Endicott, NY (WBNG Binghamton) Village of Endicott Mayor John Bertoni continues to stand his ground, saying he was never invited to negotiation meetings about the Huron Campus settlement.
The assessment has cost his village and its taxpayers millions of dollars.
But on Tuesday, the Town of Union produced documents proving the village was invited to the table.
Faxes or emails sent by the Town's Attorney to the Endicott Village attorney asked to arrange for meetings to discuss Huron negotiations.
On June 27 and again on July 5, that correspondence stated the village attorney and mayor would need to sign a confidentiality agreement.
A few weeks later, a settlement was approved in State Supreme Court.
It all stems from an agreement accompanied the purchase of the Huron campus from IBM 10 years ago, which prohibited the buyers from renegotiating the campus' fair market value, so the buyers were paying more than four times in taxes compared to what the campus was actually worth.
That agreement expires this year.
The Town of Union contends everyone involved--the village of Endicott, the Union-Endicott School District and Broome County--were well aware of the fallout.
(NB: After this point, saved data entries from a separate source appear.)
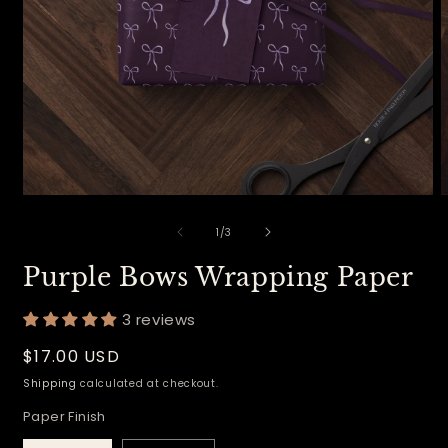
Open
O
media
m
of
1
2
1
/
3
in
i
modal
m
Purple Bows Wrapping Paper
3 reviews
Regular
$17.00 USD
price
Shipping
calculated at checkout.
Paper Finish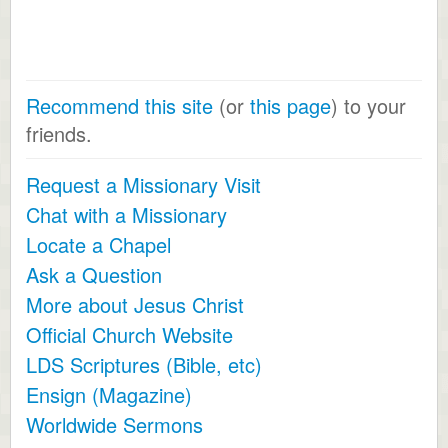
Recommend this site
(or
this page
) to your
friends.
Request a Missionary Visit
Chat with a Missionary
Locate a Chapel
Ask a Question
More about Jesus Christ
Official Church Website
LDS Scriptures (Bible, etc)
Ensign (Magazine)
Worldwide Sermons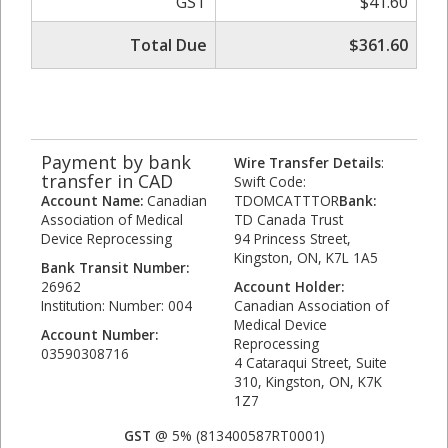
GST
$41.60
Total Due
$361.60
Payment by bank
Wire Transfer Details
:
transfer in CAD
Swift Code:
Account Name:
Canadian
TDOMCATTTOR
Bank:
Association of Medical
TD Canada Trust
Device Reprocessing
94 Princess Street,
Kingston, ON, K7L 1A5
Bank Transit Number:
26962
Account Holder:
Institution: Number: 004
Canadian Association of
Medical Device
Account Number:
Reprocessing
03590308716
4 Cataraqui Street, Suite
310, Kingston, ON, K7K
1Z7
GST
@ 5% (813400587RT0001)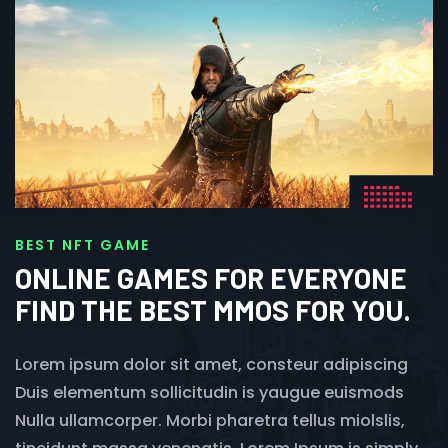
BEST NFT GAME
ONLINE GAMES FOR EVERYONE
FIND THE BEST MMOS FOR YOU.
Lorem ipsum dolor sit amet, consteur adipiscing
Duis elementum sollicitudin is yaugue euismods
Nulla ullamcorper. Morbi pharetra tellus miolslis,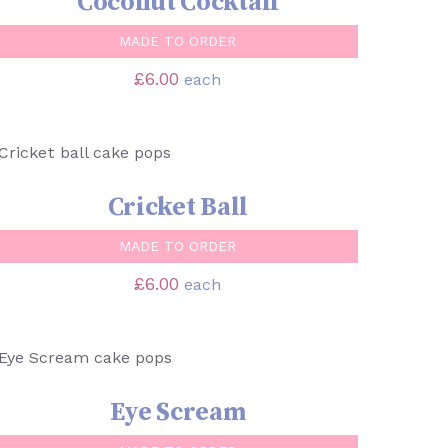
Coconut Cocktail
MADE TO ORDER
£
6.00
each
SELECT OPTIONS
/
QUICK VIEW
Cricket Ball
MADE TO ORDER
£
6.00
each
SELECT OPTIONS
/
QUICK VIEW
Eye Scream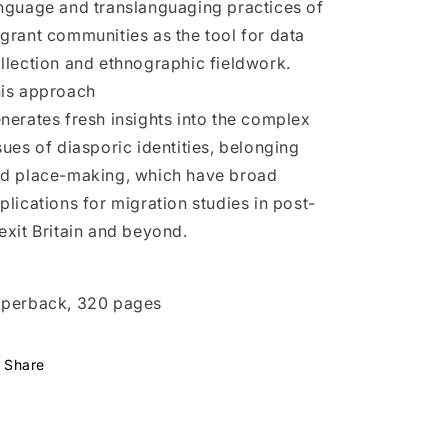
nguage and translanguaging practices of
grant communities as the tool for data
llection and ethnographic fieldwork.
is approach
nerates fresh insights into the complex
sues of diasporic identities, belonging
d place-making, which have broad
plications for migration studies in post-
exit Britain and beyond.
perback, 320 pages
Share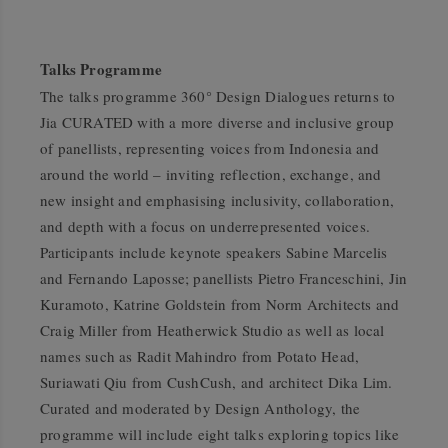
Talks Programme
The talks programme
360° Design Dialogues
returns to
Jia CURATED with a more diverse and inclusive group
of panellists, representing voices from Indonesia and
around the world – inviting reflection, exchange, and
new insight and emphasising inclusivity, collaboration,
and depth with a focus on underrepresented voices.
Participants include keynote speakers Sabine Marcelis
and Fernando Laposse; panellists Pietro Franceschini, Jin
Kuramoto, Katrine Goldstein from Norm Architects and
Craig Miller from Heatherwick Studio as well as local
names such as Radit Mahindro from Potato Head,
Suriawati Qiu from CushCush, and architect Dika Lim.
Curated and moderated by
Design Anthology
, the
programme will include eight talks exploring topics like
Now, the Huron owners will be paying less than a third of what they've been paying for a decade, leaving the village of Endicott as the biggest loser, charged with filling a nearly 2 million dollar budget gap.
But beyond the money, it's sparked a he-said, she-said exchange between Endicott's Mayor Bertoni and Town of Union Supervisor Rose Sotak over Endicott's say in the deal.
Mayor Bertoni says these invitations really meant nothing because he believes the decision on the assessment was already a done deal once he was asked to join in on the conversation.
"It's proof of nothing, it's proof that we weren't involved, it's proof that everything was done, finished, completed before we were even informed of it," said Bertoni. "It's like I said, it is getting invited to the birthday party, you know, and the candles are all blown out."
Bertoni points to a confidentiality agreement dated in February 2012 that he says didn't even have a place for him to sign.
After that, he says all communication was cut off until June 2012.
We reached out to Town of Union Supervisor Rose Sotak on Tuesday over the phone, and she said negotiations were not complete in June.
She says the reason Bertoni wasn't contacted between February and June was because an assessor was working on the campus.